HBO’s VEEP is back for a second season just in time for “Midterms.” Selina (Julia Louis-Dreyfus) and staff anxiously await the results of their party’s fate as the votes are counted for Congressional seats. Selina looks for a way to use the numbers to her advantage to gain more power on the Hill, while others hope to thwart her, in a way, although, as usual, Selina’s own worst enemy is herself.
There are so many fantastic elements to “Midterms” that it’s hard to figure out where to start. VEEP, which is a little rocky in season one, definitely seems to understand itself by the second year. Not only do all of the main players get perfect little bits this week, but there’s room to bring in a wealth of fantastic guest stars, all pulling their own weight.
Among the new characters we are introduced to are: an important member of the President’s staff (Kevin Dunn, Luck, Samantha Who?); a numbers cruncher who has returned to help the President rebound from his big losses (Gary Cole, Office Space, The Good Wife); and a percentage-obsessed nerd (Kumail Nanjiani, Franklin & Bash, Portlandia). Plus, we get the return of Ohio’s Roger Furlong (Dan Bakkedahl, Legit), who has never liked Selina, and never will.
I guess what is surprising is that Dunn and Cole’s characters don’t hate Selina. Selina still manages to offend Cole’s guy, but neither are actively trying to see her fail. They may work for the President, but unlike the President’s liaison with his veep’s office, Jonah (Timothy Simons), the whole White House camp isn’t against Selina.
Which proves what some have suspected, that Jonah is just a jerk. Yes, the President frequently blows Selina off, but Jonah’s dismissive attitude isn’t true of everyone in his office. It’s a power play by someone who wants to take advantage of every ounce of influence they are given, and he isn’t given much. Some people like and respect Selina, which is probably why she’s been around as long as she has.
Between the core cast, which is, without exception, phenomenal at this distinct type of groaning humor, and these guest stars, VEEP soars. It’s hard to define exactly why I am enjoying the show so much, but every single actor on screen just nails their roles. Their line delivery is flawless, the writing is tight, and the show knows exactly what it is, with no wavering in tone or presentation.
A look around at the ensemble supports this conclusion, each with their own bits in “Midterms.” Amy (Anna Chlumsky) balances a dying father with her professional responsibilities. Dan (Reid Scott) fights with Furlong. Sue (Sufe Bradshaw) lays the smack down. Mike (Matt Walsh) tries to unload a leaky boat he foolishly bought. And Gary (Tony Hale) not only has a lipstick emergency, but is part of the biggest kerfuffle in the entire half hour, which hilariously unfolds in the Oval Office itself.

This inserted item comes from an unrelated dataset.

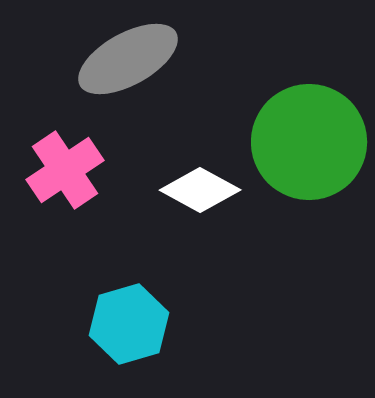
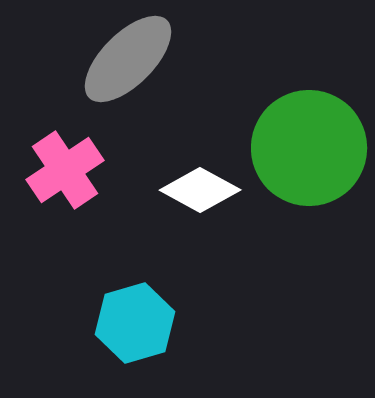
gray ellipse: rotated 16 degrees counterclockwise
green circle: moved 6 px down
cyan hexagon: moved 6 px right, 1 px up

I am somehow not disappointed that the President has yet to make an appearance, even in an installment where he is frequently known to be just around the corner. I feel like the idea of him, painted in the small details we get from other characters, is greater than any actor could actually perform the role. Should VEEP decide down the line to bring in the POTUS himself, it would take absolutely perfect casting to nail the role. Instead, I feel he is better off remaining a legend and a myth, only talked about, never seen, his absence always making Selina seem less important than her job title would lead one to believe.
In the end, Selina actually does get what she is asking for in “Midterms,” or at least part of it. And as fans might expect, it’s not what she bargained for. The President actually calls for her (which NEVER happens), but to ask her to do some difficult stuff, some of which involves shouldering part of the blame for awful midterm elections, which really aren’t her fault.
Louis-Dreyfus is brilliant, making this unlikable woman just a smidge charming enough that viewers can understand how she got where she is. She isn’t nice and she isn’t sharp, well, not entirely, yet she worked her way up to V.P. somehow. It actually makes sense almost solely because of Louis-Dreyfus’s nuanced and carefully thought out portrayal.
And she is matched by everyone else on screen. It’s her show, but it wouldn’t work without the right balance of support the others bring, keeping her the star and the focus, even while servicing their own stories. Excellent work, all around.
If you only sort of enjoyed season one, “Midterms” is worth a shot because I feel the game has been kicked up a notch. If you’re already a fan, this is VEEP at the top of its game, and you should be very satisfied with its return. And if you’ve never watched the show, give it a try. “Midterms” is accessible to anyone, even the brand-new watcher.
VEEP returns this Sunday at 10 p.m. ET on HBO.